--- PROBLEM STATEMENT ---
The lines to copy run from the one containing "Kajakken op de" through the last line of the listing; copy them exactly and nothing more.

--- RECORDED DATA ---
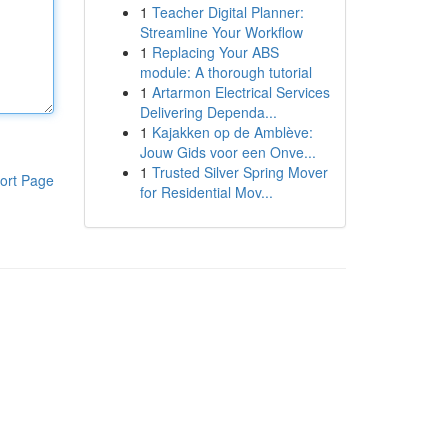
1
Teacher Digital Planner:
Streamline Your Workflow
1
Replacing Your ABS
module: A thorough tutorial
1
Artarmon Electrical Services
Delivering Dependa...
1
Kajakken op de Amblève:
Jouw Gids voor een Onve...
1
Trusted Silver Spring Mover
ort Page
for Residential Mov...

--- ANSWER TO THIS EXERCISE ---
Kajakken op de Amblève:
Jouw Gids voor een Onve...
1
Trusted Silver Spring Mover
ort Page
for Residential Mov...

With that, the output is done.